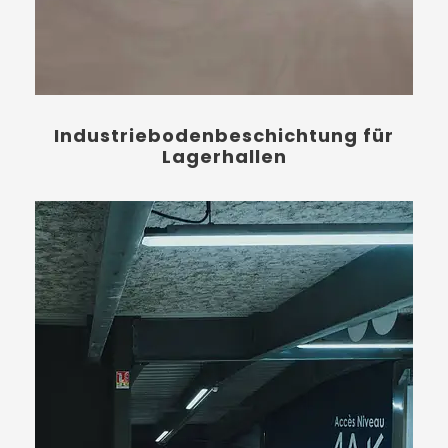
Industriebodenbeschichtung für
Lagerhallen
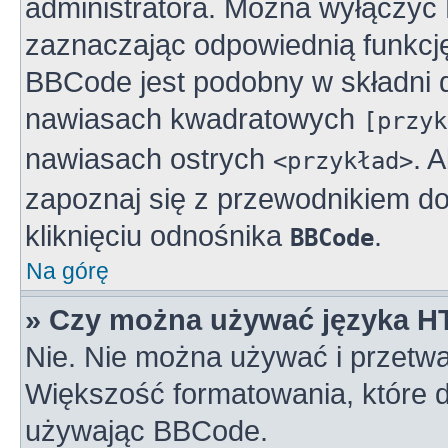
administratora. Można wyłączy
zaznaczając odpowiednią funkcj
BBCode jest podobny w składni 
nawiasach kwadratowych
[przyk
nawiasach ostrych
. 
<przykład>
zapoznaj się z przewodnikiem do
kliknięciu odnośnika
.
BBCode
Na górę
» Czy można używać języka 
Nie. Nie można używać i przetwa
Większość formatowania, które
używając BBCode.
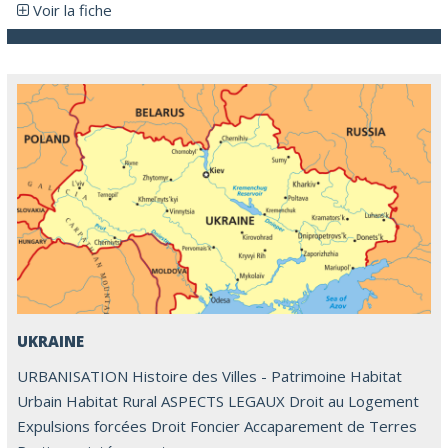
Voir la fiche
UKRAINE
URBANISATION Histoire des Villes - Patrimoine Habitat
Urbain Habitat Rural ASPECTS LEGAUX Droit au Logement
Expulsions forcées Droit Foncier Accaparement de Terres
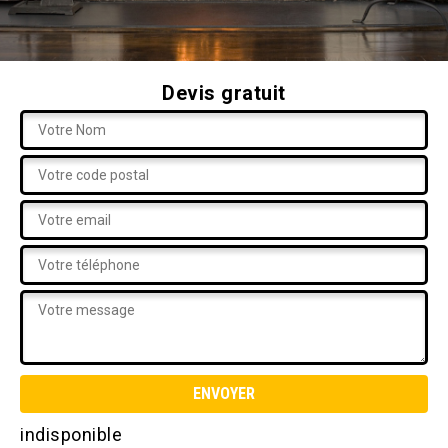
Devis gratuit
indisponible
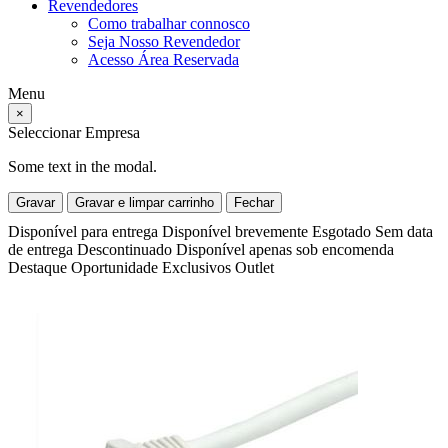
Revendedores
Como trabalhar connosco
Seja Nosso Revendedor
Acesso Área Reservada
Menu
×
Seleccionar Empresa
Some text in the modal.
Gravar
Gravar e limpar carrinho
Fechar
Disponível para entrega
Disponível brevemente
Esgotado
Sem data
de entrega
Descontinuado
Disponível apenas sob encomenda
Destaque
Oportunidade
Exclusivos
Outlet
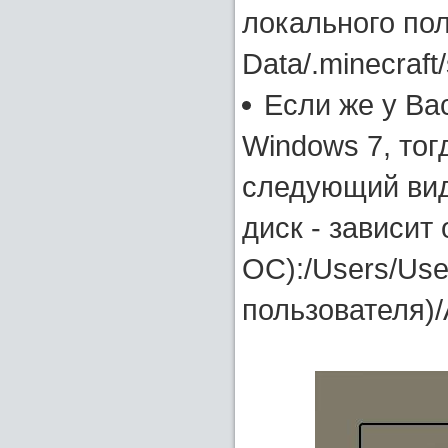
локального пол
Data/.minecraft
Если же у Ва
Windows 7, тог
следующий вид
диск - зависит
ОС):/Users/Us
пользователя)/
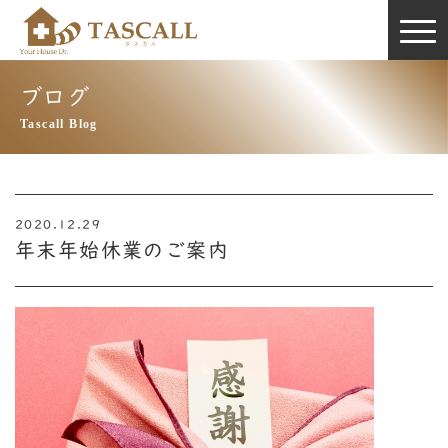
ブログ
Tascall Blog
2020.12.29
年末年始休業のご案内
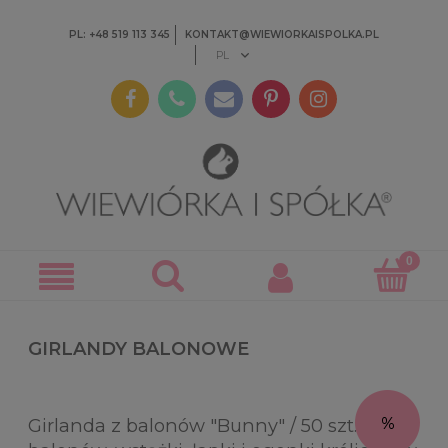
PL: +48 519 113 345
KONTAKT@WIEWIORKAISPOLKA.PL
GIRLANDY BALONOWE
Girlanda z balonów "Bunny" / 50 szt.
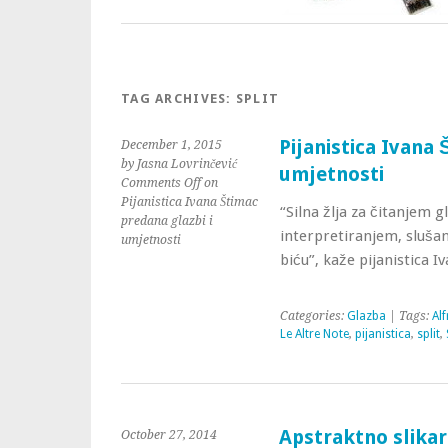
TAG ARCHIVES:
SPLIT
Pijanistica Ivana 
December 1, 2015
by Jasna Lovrinčević
umjetnosti
Comments Off
on
Pijanistica Ivana Štimac
“Silna žlja za čitanjem 
predana glazbi i
interpretiranjem, sluša
umjetnosti
biću”, kaže pijanistica 
Categories:
Glazba
| Tags:
Al
Le Altre Note
,
pijanistica
,
split
,
Apstraktno slikar
October 27, 2014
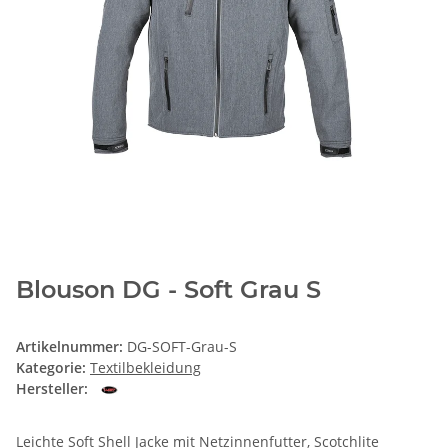
Blouson DG - Soft Grau S
Artikelnummer:
DG-SOFT-Grau-S
Kategorie:
Textilbekleidung
Hersteller:
Leichte Soft Shell Jacke mit Netzinnenfutter, Scotchlite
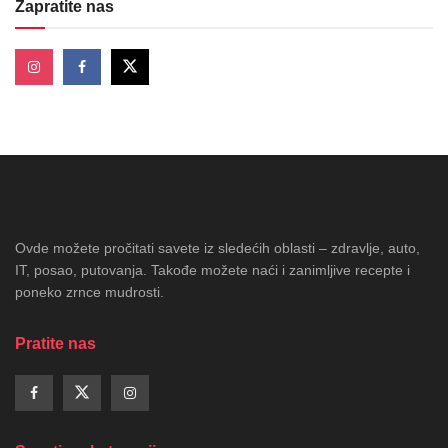
Zapratite nas
Ovde možete pročitati savete iz sledećih oblasti – zdravlje, auto,
IT, posao, putovanja. Takođe možete naći i zanimljive recepte i
poneko zrnce mudrosti.
Pratite nas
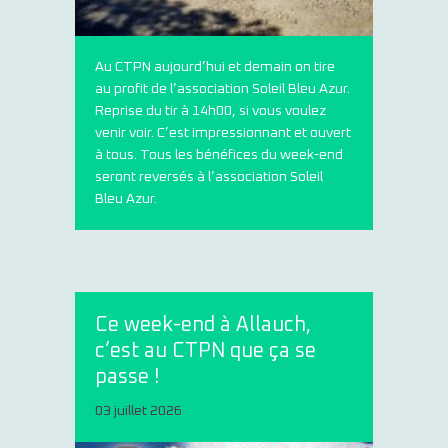
Au CTPN aujourd’hui et demain on tire
au profit de l’association Soleil Bleu Azur.
Reprise du tir à 14h00, si vous voulez
venir voir. C’est impressionnant et ouvert
à tous. Tous les bénéfices du week-end
seront reversés à l’association Soleil
Bleu Azur.
Ce week-end à Allauch,
c’est au CTPN que ça se
passe !
03 juillet 2026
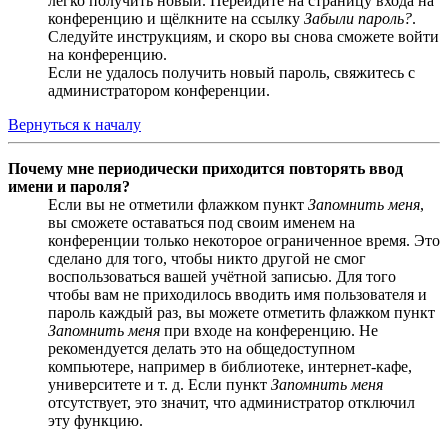
легко получить новый. Перейдите на страницу входа на
конференцию и щёлкните на ссылку
Забыли пароль?
.
Следуйте инструкциям, и скоро вы снова сможете войти
на конференцию.
Если не удалось получить новый пароль, свяжитесь с
администратором конференции.
Вернуться к началу
Почему мне периодически приходится повторять ввод
имени и пароля?
Если вы не отметили флажком пункт
Запомнить меня
,
вы сможете оставаться под своим именем на
конференции только некоторое ограниченное время. Это
сделано для того, чтобы никто другой не смог
воспользоваться вашей учётной записью. Для того
чтобы вам не приходилось вводить имя пользователя и
пароль каждый раз, вы можете отметить флажком пункт
Запомнить меня
при входе на конференцию. Не
рекомендуется делать это на общедоступном
компьютере, например в библиотеке, интернет-кафе,
университете и т. д. Если пункт
Запомнить меня
отсутствует, это значит, что администратор отключил
эту функцию.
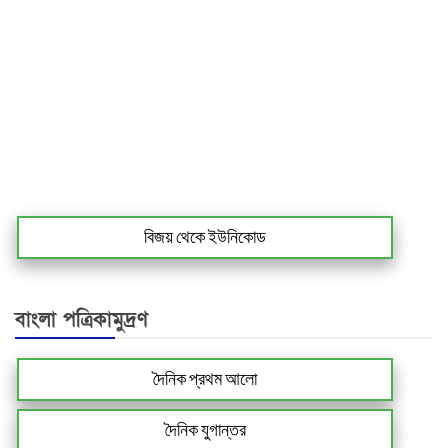
বিজয় থেকে ইউনিকোড
বাংলা পত্রিকামুদ্রণ
দৈনিক প্রথম আলো
দৈনিক যুগান্তর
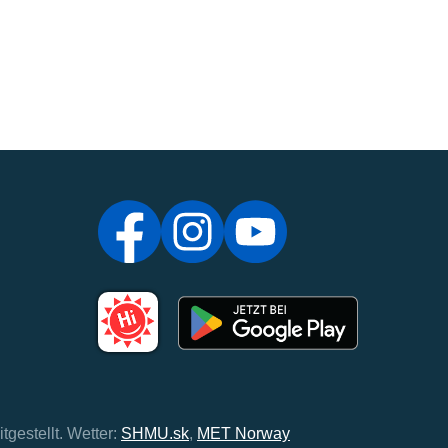
tgestellt.
Wetter:
SHMU.sk
,
MET Norway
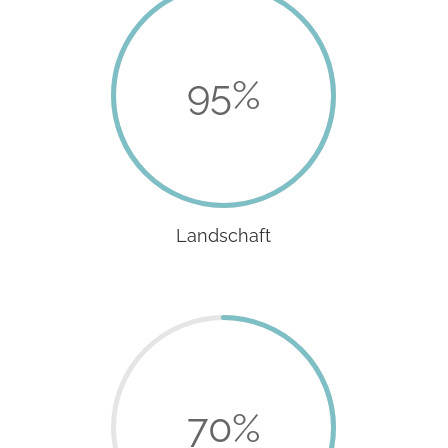
95
%
Landschaft
70
%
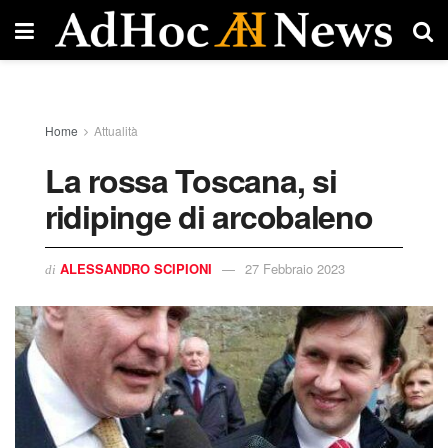
Home
Attualità
La rossa Toscana, si
ridipinge di arcobaleno
ALESSANDRO SCIPIONI
27 Febbraio 2023
di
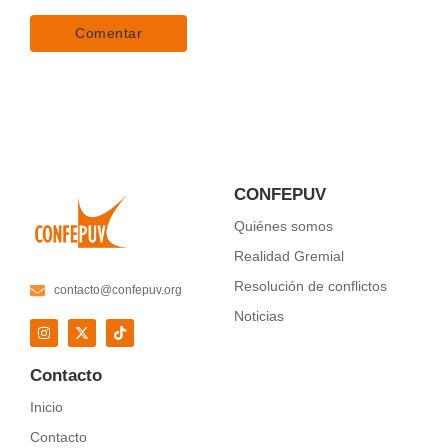
CONFEPUV
Quiénes somos
Realidad Gremial
Resolución de conflictos
contacto@confepuv.org
Noticias
Contacto
Inicio
Contacto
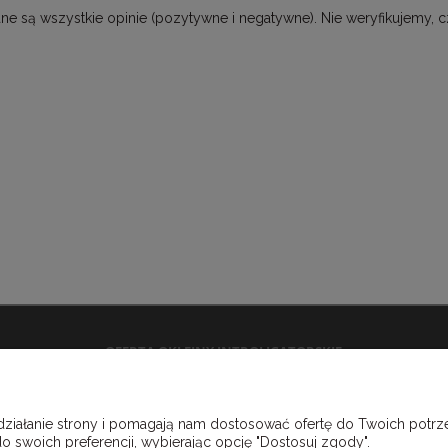
ne są wszystkie opinie (pozytywne i negatywne). Nie weryfikujemy, c
OFERTA OKLEINY INTROLIGATORSKIE
Płótna introligatorskie
Okleiny skóropodobne winylowe
 działanie strony i pomagają nam dostosować ofertę do Twoich pot
Okleiny papierowe
o swoich preferencji, wybierając opcję "Dostosuj zgody".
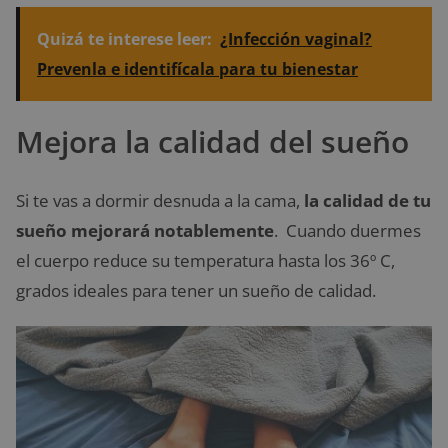
Quizá te interese leer:
¿Infección vaginal?
Prevenla e identifícala para tu bienestar
Mejora la calidad del sueño
Si te vas a dormir desnuda a la cama,
la calidad de tu
sueño mejorará notablemente
. Cuando duermes
el cuerpo reduce su temperatura hasta los 36º C,
grados ideales para tener un sueño de calidad.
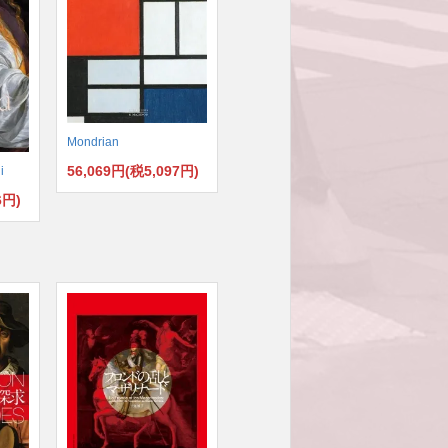
Mondrian
56,069円(税5,097円)
i
6円)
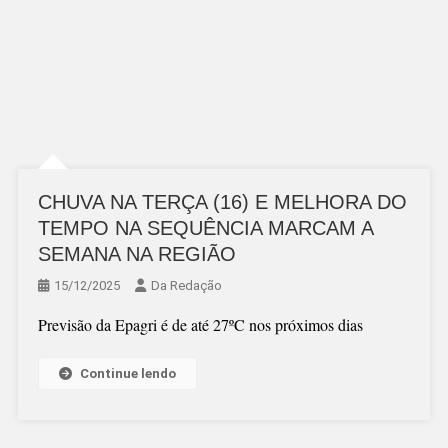
CHUVA NA TERÇA (16) E MELHORA DO
TEMPO NA SEQUÊNCIA MARCAM A
SEMANA NA REGIÃO
15/12/2025
Da Redação
Previsão da Epagri é de até 27ºC nos próximos dias
Continue lendo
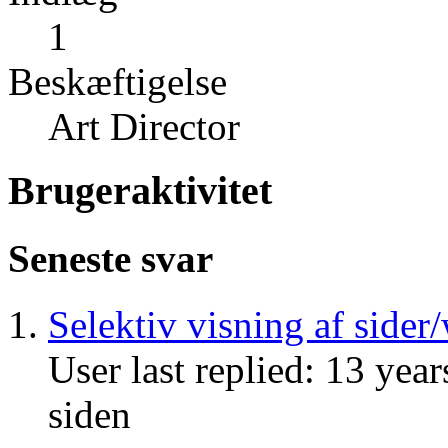
1
Beskæftigelse
Art Director
Brugeraktivitet
Seneste svar
Selektiv visning af side
User last replied: 13 year
siden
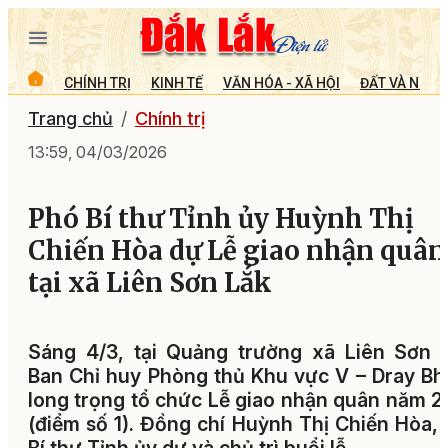
CHÍNH TRỊ
KINH TẾ
VĂN HÓA - XÃ HỘI
ĐẤT VÀ NGƯỜ
Trang chủ
Chính trị
13:59, 04/03/2026
Phó Bí thư Tỉnh ủy Huỳnh Thị
Chiến Hòa dự Lễ giao nhận quân
tại xã Liên Sơn Lắk
Sáng 4/3, tại Quảng trường xã Liên Sơn 
Ban Chỉ huy Phòng thủ Khu vực V – Dray B
long trọng tổ chức Lễ giao nhận quân năm 
(điểm số 1). Đồng chí Huỳnh Thị Chiến Hòa,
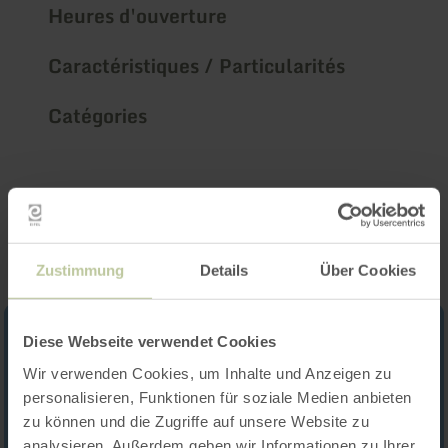
Heures d'ouverture
Caractéristiques / Particularités
Catégories
Impressions
Zustimmung
Details
Über Cookies
Diese Webseite verwendet Cookies
Wir verwenden Cookies, um Inhalte und Anzeigen zu
personalisieren, Funktionen für soziale Medien anbieten
zu können und die Zugriffe auf unsere Website zu
analysieren. Außerdem geben wir Informationen zu Ihrer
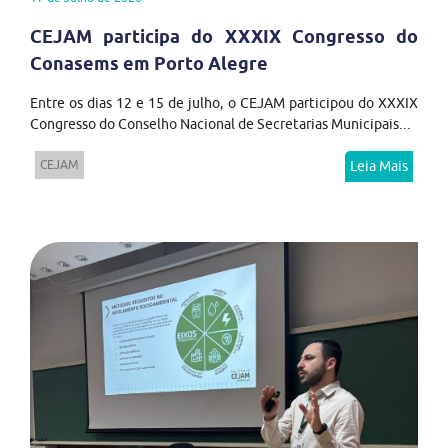
CEJAM participa do XXXIX Congresso do
Conasems em Porto Alegre
Entre os dias 12 e 15 de julho, o CEJAM participou do XXXIX
Congresso do Conselho Nacional de Secretarias Municipais...
CEJAM
Leia Mais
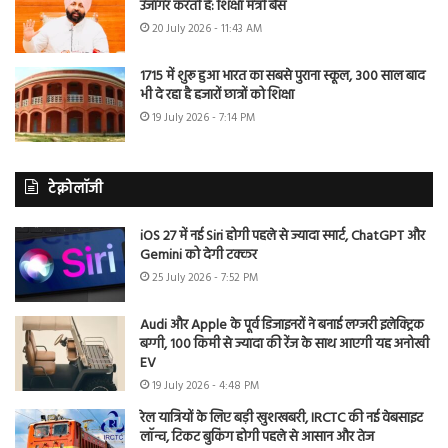
उजागर करती है: शिक्षा मंत्री बैंस
20 July 2026 - 11:43 AM
1715 में शुरू हुआ भारत का सबसे पुराना स्कूल, 300 साल बाद
भी दे रहा है हजारों छात्रों को शिक्षा
19 July 2026 - 7:14 PM
टेक्नोलॉजी
iOS 27 में नई Siri होगी पहले से ज्यादा स्मार्ट, ChatGPT और
Gemini को देगी टक्कर
25 July 2026 - 7:52 PM
Audi और Apple के पूर्व डिजाइनरों ने बनाई लग्जरी इलेक्ट्रिक
बग्गी, 100 किमी से ज्यादा की रेंज के साथ आएगी यह अनोखी
EV
19 July 2026 - 4:48 PM
रेल यात्रियों के लिए बड़ी खुशखबरी, IRCTC की नई वेबसाइट
लॉन्च, टिकट बुकिंग होगी पहले से आसान और तेज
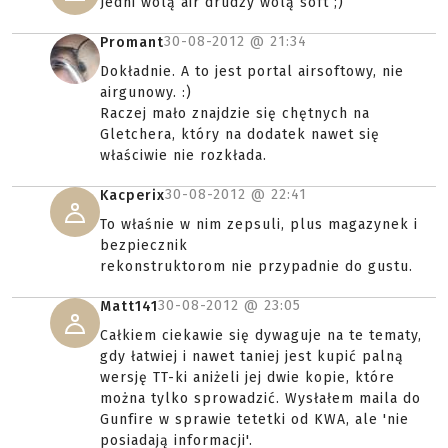
Jedni wolą air drudzy wolą soft ;)
30-08-2012 @
21:34
Promant
Dokładnie. A to jest portal airsoftowy, nie
airgunowy. :)
Raczej mało znajdzie się chętnych na
Gletchera, który na dodatek nawet się
właściwie nie rozkłada.
30-08-2012 @
22:41
Kacperix
To właśnie w nim zepsuli, plus magazynek i
bezpiecznik
rekonstruktorom nie przypadnie do gustu.
30-08-2012 @
23:05
Matt141
Całkiem ciekawie się dywaguje na te tematy,
gdy łatwiej i nawet taniej jest kupić palną
wersję TT-ki aniżeli jej dwie kopie, które
można tylko sprowadzić. Wysłałem maila do
Gunfire w sprawie tetetki od KWA, ale 'nie
posiadają informacji'.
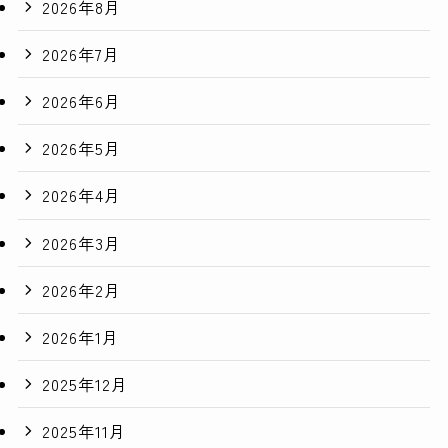
2026年8月
2026年7月
2026年6月
2026年5月
2026年4月
2026年3月
2026年2月
2026年1月
2025年12月
2025年11月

═══

Determine how many lines in the records include the string "Disponível". Only that number should be given.

3